I disturbi della nutrizione e dell’alimentazione (DNA) sono stati al centro della recente seduta della commissione Salute dell’Assemblea legislativa. In particolare, il vertiginoso aumento dei casi: una crescita epidemiologica senza precedenti. Sono 2008 le persone che nel 2021 hanno fatto riferimento ai Centri di salute mentale (CSM) e alla Neuropsichiatria infantile e dell’adolescenza (NPIA) regionali con disturbi di questo tipo. Il 70% dei casi è in un’età compresa tra i 12 e i 30 anni. L’aumento dei casi per quanto riguarda la neuropsichiatria infantile è del +141% nell’arco degli anni 2013-2020 e del +31% dal 2020 al 2021. Non c’è un altro ambito sanitario che abbia avuto una simile crescita. Inoltre spesso si tratta di casi gravi: nel 2021 i ricoveri sono stati 1248, e il 55% dei ricoveri avviene nella fascia d’età 11-30 anni. Inoltre la prevalenza del genere femminile è fortissima: le ragazze sono il 90%.
Sono dati allarmanti che aiutano a capire l’entità del problema. I disturbi della nutrizione e dell’alimentazione sono, infatti, catalogati fra le patologie mentali severe (severe mental illness è la definizione del DSM-5) e non di rado conducono alla morte. Sono caratterizzati da un comportamento alimentare disfunzionale, un’eccessiva preoccupazione per il peso e un’alterata percezione dell’immagine corporea. E sono patologie complesse, tanto da richiedere un approccio multidisciplinare, che si rivela fondamentale per la prevenzione e la presa in carico. Nella nostra regione esistono già dal 2009 i cosiddetti Percorsi diagnostici terapeutici assistenziali (PDTA, istituiti con delibera di Giunta regionale 1298/2009). Il PDTA agisce contemporaneamente su quattro livelli: 1) luogo di cura appropriato, 2) modello organizzativo multiprofessionale, 3) cartella clinica unica e 4) formazione comune degli operatori. I quattro livelli sono strettamente interconnessi.
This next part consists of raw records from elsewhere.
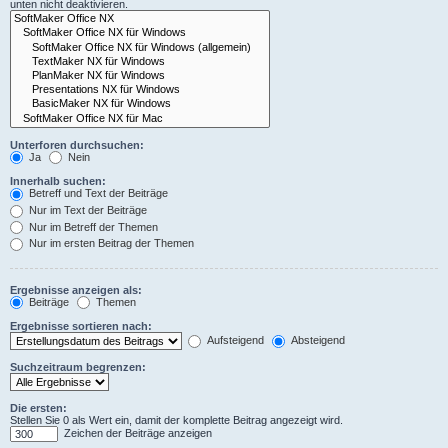
unten nicht deaktivieren.
Unterforen durchsuchen:
Ja
Nein
Innerhalb suchen:
Betreff und Text der Beiträge
Nur im Text der Beiträge
Nur im Betreff der Themen
Nur im ersten Beitrag der Themen
Ergebnisse anzeigen als:
Beiträge
Themen
Ergebnisse sortieren nach:
Aufsteigend
Absteigend
Suchzeitraum begrenzen:
Die ersten:
Stellen Sie 0 als Wert ein, damit der komplette Beitrag angezeigt wird.
Zeichen der Beiträge anzeigen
Ad esempio, per quanto riguarda il primo e il secondo livello, gli interventi nutrizionali possibili in Emilia-Romagna – counseling, pasti assistiti, supplementi orali, nutrizione artificiale – sono presenti in tutti i tipi di luoghi di cura: ambulatorio/domicilio, day service/day hospital, ricovero ordinario, ricovero straordinario. Questo vuol dire un coinvolgimento di diversi professionisti in ciascun luogo: medici nutrizionisti, psichiatri, psicologi, neuropsichiatri infantili, pediatri, educatori, infermieri, dietisti. Se da un canto è normale che la nutrizione artificiale avvenga in ospedale, è notevole – e all’avanguardia – che possa avvenire anche a domicilio.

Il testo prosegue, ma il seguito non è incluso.